Some of The Key Areas Small Businesses Should Pay Attention To
- Super guarantee (SG) – SG contributions must be paid by the 30th June 2021 to qualify for a tax deduction in the 2020–21 financial year. The superannuation fund must receive these contributions by 30th June. Some clearing houses can take more than a week to submit the payment to the super fund, it is therefore advisable to ensure that superannuation is paid by mid-June where possible.
- Loss carry-back – Another concession introduced in the October 2020 federal budget and extended for a further 12 months in the May 2021 Budget, this concession allows a company (i.e. not available to partnerships, trusts or individuals) to “carry back” tax losses incurred in any of the 2019–2020, 2020–21, 2021–22 and 2022–23 income years to an earlier year as far back as 2018–19. A refund might be eligible to be claimed on lodgement of tax returns from the 2020–2021 year onwards, representing the tax saving that would have arisen if the tax loss had been available to claim in the earlier year.
- Temporary full expensing (previously known as the instant asset write-off) – Policies have been expanded again in the last two federal budgets as part of the government’s covid-19 initiative to encourage business spending to improve cash flow. There is now no limit to the amount a small business can write off under this concession and, unlike larger businesses, small businesses with aggregated turnover less than $50 million receive a full write-off for second hand assets. While the May 2021 federal budget extended the concession all the way up until 30 June 2023, there is still a timing advantage where claims can be made in 2020–21.
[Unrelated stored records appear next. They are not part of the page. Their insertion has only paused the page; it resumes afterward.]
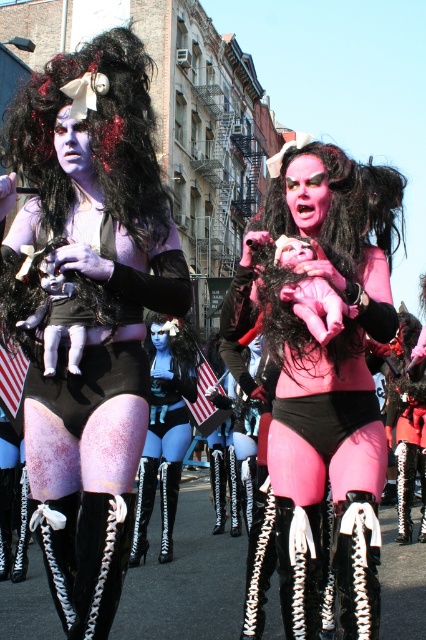 Which of these two, matte black doll at center or pink matte/black leather doll at center, stands taller?

Standing taller between the two is matte black doll at center.

Is the position of matte black doll at center less distant than that of pink matte/black leather doll at center?

No, matte black doll at center is behind pink matte/black leather doll at center.

Which is in front, point (129, 442) or point (334, 195)?

Positioned in front is point (129, 442).

What are the coordinates of `matte black doll at center` in the screenshot? It's located at (88, 308).

Which of these two, purple matte wig at upper left or pink matte wig at center, stands shorter?

Standing shorter between the two is pink matte wig at center.

Describe the element at coordinates (94, 136) in the screenshot. I see `purple matte wig at upper left` at that location.

Find the location of a particular element. purple matte wig at upper left is located at coordinates (94, 136).

Between point (86, 312) and point (340, 198), which one is positioned behind?

The point (340, 198) is more distant.

Is matte black doll at center shorter than pink matte wig at center?

In fact, matte black doll at center may be taller than pink matte wig at center.

The height and width of the screenshot is (640, 426). Describe the element at coordinates (88, 308) in the screenshot. I see `matte black doll at center` at that location.

This screenshot has width=426, height=640. What are the coordinates of `matte black doll at center` in the screenshot? It's located at (88, 308). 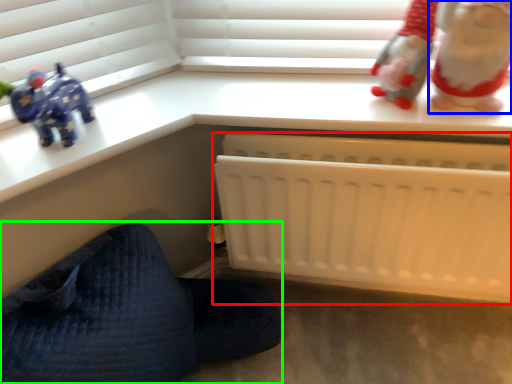 Question: Which is nearer to the infant bed (highlighted by a red box)? toy (highlighted by a blue box) or furniture (highlighted by a green box).

Choices:
 (A) toy
 (B) furniture

Answer: (A) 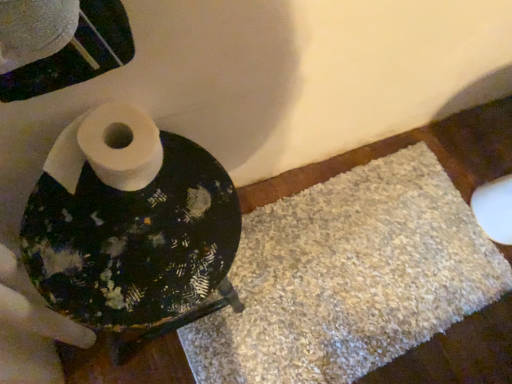 Describe the element at coordinates (349, 277) in the screenshot. The width and height of the screenshot is (512, 384). I see `white shaggy bath mat at lower right` at that location.

You are a GUI agent. You are given a task and a screenshot of the screen. Output one action in this format:
    pyautogui.click(x=<x>, y=<y>)
    Task: Click on the white shaggy bath mat at lower right
    The height and width of the screenshot is (384, 512).
    Given the screenshot: What is the action you would take?
    pyautogui.click(x=349, y=277)

What is the approximate width of white matte toilet paper at center?

white matte toilet paper at center is 5.10 inches in width.

Identify the location of white matte toilet paper at center. The width and height of the screenshot is (512, 384). (108, 149).

Describe the element at coordinates (108, 149) in the screenshot. I see `white matte toilet paper at center` at that location.

This screenshot has height=384, width=512. What are the coordinates of `white shaggy bath mat at lower right` in the screenshot? It's located at (349, 277).

Which is more to the left, white matte toilet paper at center or white shaggy bath mat at lower right?

Positioned to the left is white matte toilet paper at center.

Considering the positions of objects white matte toilet paper at center and white shaggy bath mat at lower right in the image provided, who is in front, white matte toilet paper at center or white shaggy bath mat at lower right?

white matte toilet paper at center is closer to the camera.

Does point (79, 167) come behind point (250, 221)?

No.

From the image's perspective, which object appears higher, white matte toilet paper at center or white shaggy bath mat at lower right?

white matte toilet paper at center, from the image's perspective.

From a real-world perspective, which is physically above, white matte toilet paper at center or white shaggy bath mat at lower right?

white matte toilet paper at center.

Considering the relative sizes of white matte toilet paper at center and white shaggy bath mat at lower right in the image provided, is white matte toilet paper at center thinner than white shaggy bath mat at lower right?

Yes, white matte toilet paper at center is thinner than white shaggy bath mat at lower right.

Which of these two, white matte toilet paper at center or white shaggy bath mat at lower right, stands shorter?

white shaggy bath mat at lower right is shorter.

Can you confirm if white matte toilet paper at center is bigger than white shaggy bath mat at lower right?

No, white matte toilet paper at center is not bigger than white shaggy bath mat at lower right.

Is white matte toilet paper at center situated inside white shaggy bath mat at lower right or outside?

white matte toilet paper at center exists outside the volume of white shaggy bath mat at lower right.

Are white matte toilet paper at center and white shaggy bath mat at lower right located far from each other?

No, white matte toilet paper at center is not far away from white shaggy bath mat at lower right.

Is white matte toilet paper at center oriented towards white shaggy bath mat at lower right?

No, white matte toilet paper at center is not oriented towards white shaggy bath mat at lower right.

Find the location of a particular element. toilet paper located above the white shaggy bath mat at lower right (from the image's perspective) is located at coordinates (108, 149).

Between white shaggy bath mat at lower right and white matte toilet paper at center, which one appears on the left side from the viewer's perspective?

white matte toilet paper at center is more to the left.

Between white shaggy bath mat at lower right and white matte toilet paper at center, which one is positioned in front?

white matte toilet paper at center is in front.

Does point (490, 252) come in front of point (91, 138)?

- Income deferral – Businesses may wish to delay tax payments on assessable income this financial year by deferring invoices until after 30th June. Income from the payments won’t be taxed until the following financial year.
- Small business CGT concessions – Australians who are operating a small business may be eligible for these concessions on the sale of business assets by a company or on the sale of shares in a company carrying on a business. The concessions may be available where aggregated turnover is less than $2 million or total net assets (excluding the family home and superannuation fund balances) less than $6 million, although the eligibility rules are quite strict, having been tightened significantly in recent years.
By Australian businesses utilising any of the available tax strategies now, Income deferral: Businesses may wish to delay tax payments on assessable income this financial year by deferring invoices until after 30 June. Income from the payments won’t be taxed until the following financial year.
As soon as taxpayers get into a habit of being fully across their tax administration and what needs to happen, and when, it becomes much easier and more efficient to manage.
Tax is an ever-changing legislative framework, and having one’s tax planning up to date can ensure any changes are utilised more effectively.